Your task is to find every line in the records that holds the string "Həftəlik" and copy it.

Collected data →
----------

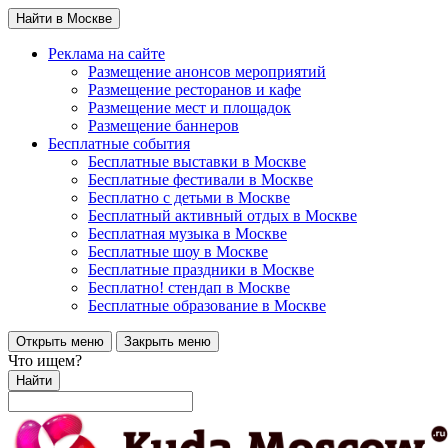
Найти в Москве
Реклама на сайте
Размещение анонсов мероприятий
Размещение ресторанов и кафе
Размещение мест и площадок
Размещение баннеров
Бесплатные события
Бесплатные выставки в Москве
Бесплатные фестивали в Москве
Бесплатно с детьми в Москве
Бесплатный активный отдых в Москве
Бесплатная музыка в Москве
Бесплатные шоу в Москве
Бесплатные праздники в Москве
Бесплатно! стендап в Москве
Бесплатные образование в Москве
Открыть меню
Закрыть меню
Что ищем?
Найти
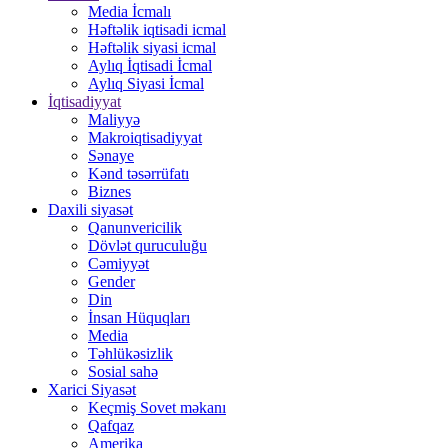
Media İcmalı
Həftəlik iqtisadi icmal
Həftəlik siyasi icmal
Aylıq İqtisadi İcmal
Aylıq Siyasi İcmal
İqtisadiyyat
Maliyyə
Makroiqtisadiyyat
Sənaye
Kənd təsərrüfatı
Biznes
Daxili siyasət
Qanunvericilik
Dövlət quruculuğu
Cəmiyyət
Gender
Din
İnsan Hüquqları
Media
Təhlükəsizlik
Sosial sahə
Xarici Siyasət
Keçmiş Sovet məkanı
Qafqaz
Amerika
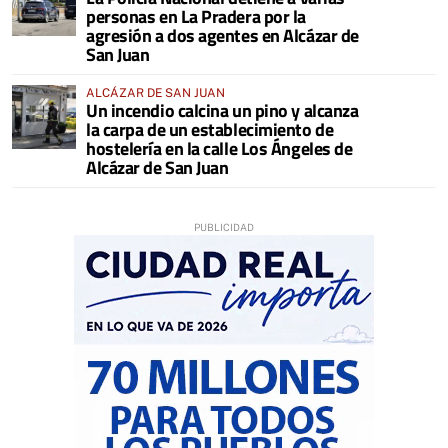
personas en La Pradera por la
agresión a dos agentes en Alcázar de
San Juan
ALCÁZAR DE SAN JUAN
Un incendio calcina un pino y alcanza
la carpa de un establecimiento de
hostelería en la calle Los Ángeles de
Alcázar de San Juan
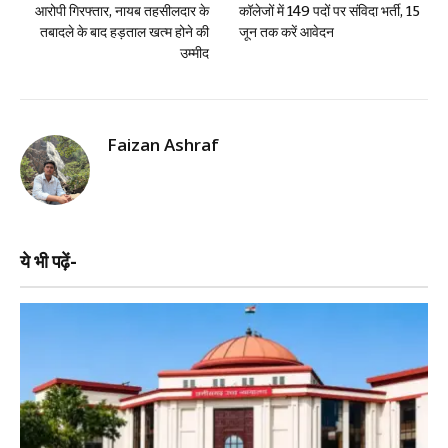
आरोपी गिरफ्तार, नायब तहसीलदार के
कॉलेजों में 149 पदों पर संविदा भर्ती, 15
तबादले के बाद हड़ताल खत्म होने की
जून तक करें आवेदन
उम्मीद
Faizan Ashraf
ये भी पढ़ें-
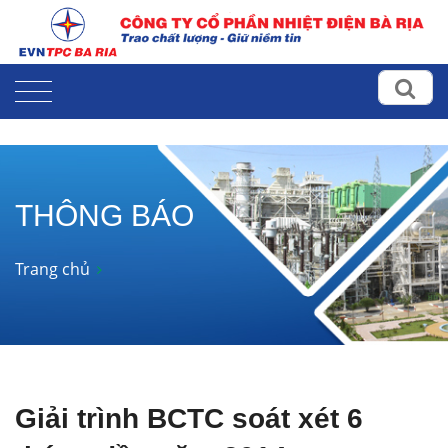
THÔNG BÁO
Trang chủ
Giải trình BCTC soát xét 6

----------

OUTPUT FOR THIS TASK →
Həftəlik iqtisadi icmal
Həftəlik siyasi icmal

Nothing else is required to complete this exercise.